Primacy of drug-seeking behaviour: The drug and the need to obtain it become the most important things in the person’s life, taking priority over all other activities and interests. Thus drug use becomes more important than retaining a job or relationships, remaining financially solvent, and in good physical health and may diminish moral sense leading to criminal activity and fraud. If the person rates drug use above health, then stern warnings about impending illness are likely to mean little.

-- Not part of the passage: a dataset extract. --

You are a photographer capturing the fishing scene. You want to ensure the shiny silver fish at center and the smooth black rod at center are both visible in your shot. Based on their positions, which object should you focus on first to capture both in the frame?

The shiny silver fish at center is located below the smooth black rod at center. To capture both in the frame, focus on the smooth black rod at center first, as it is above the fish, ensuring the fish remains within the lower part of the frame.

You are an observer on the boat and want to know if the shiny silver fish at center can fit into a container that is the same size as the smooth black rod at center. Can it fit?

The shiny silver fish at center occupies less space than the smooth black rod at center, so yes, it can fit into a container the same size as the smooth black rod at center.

Narrowing of the drug-taking repertoire: The user moves from a range of drugs to a single drug taken in preference to all others. The setting of drug use, the route of use, and the individuals with whom the drug is taken may also become stereotyped.

Increased tolerance to the effects of the drug: The user finds that more of the drug must be taken to achieve the same effects. They may also attempt to combat increasing tolerance by choosing a more rapidly acting route of administration, (e.g. IV rather than smoked), or by choosing a more rapidly acting form, (e.g. freebase cocaine rather than cocaine hydrochloride). In advanced dependence there may be a sudden loss of previous tolerance; the mechanism for this is unknown. Clinically, tolerance is exhibited by individuals who are able to display no or few signs of intoxication while at a blood level in which intoxication would be evident in a non-dependent individual. 

Loss of control of consumption: A subjective sense of inability to restrict further consumption once the drug is taken. 

Signs of withdrawal on attempted abstinence: A withdrawal syndrome, characteristic for each drug, may develop. This may be only regularly experienced in the mornings because at all other times the blood level is kept above the required level.

Drug taking to avoid development of withdrawal symptoms: The user learns to anticipate and avoid withdrawals, (e.g. having the drug available on waking).

Continued drug use despite negative consequences: The user persists in drug use even when threatened with significant losses as a direct consequence of continued use, (e.g. marital break-up, prison term, loss of job).

Rapid reinstatement of previous pattern of drug use after abstinence: Characteristically, when the user relapses to drug use after a period of abstinence, they are at risk of a return to the dependent pattern in a much shorter period than the time initially taken to reach dependent use. 

The Concept of Addiction 

‘Addiction’ is a disease characterised by compulsion, loss of control, and continued use in spite of adverse consequences (Coombs, 1997; Smith & Seymour, 2001). The primary elements of addictive disease are three Cs: 

Compulsive use: an irresistible impulse; repetitive ritualized acts and intrusive, ego-dystonic (i.e., ego alien) thoughts e.g. the person cannot start the day without a cigarette and/or a cup of coffee. Evening means a ritual martini, or two, or three. In and of itself, however, compulsive use doesn’t automatically mean addiction.

Loss of control: the inability to limit or resist inner urges; once begun it is very difficult to quit, if not impossible, without outside help. This is the pivotal point in addiction. The individual swears that there will be no more episodes, that he or she will go to the party and have two beers. Instead, the person drinks until he or she experiences a blackout and swears the next morning to never do it again; only to repeat the behaviour the following night. The individual may be able to stop for a period of time, or control use for a period of time, but will always return to compulsive, out-of-control use.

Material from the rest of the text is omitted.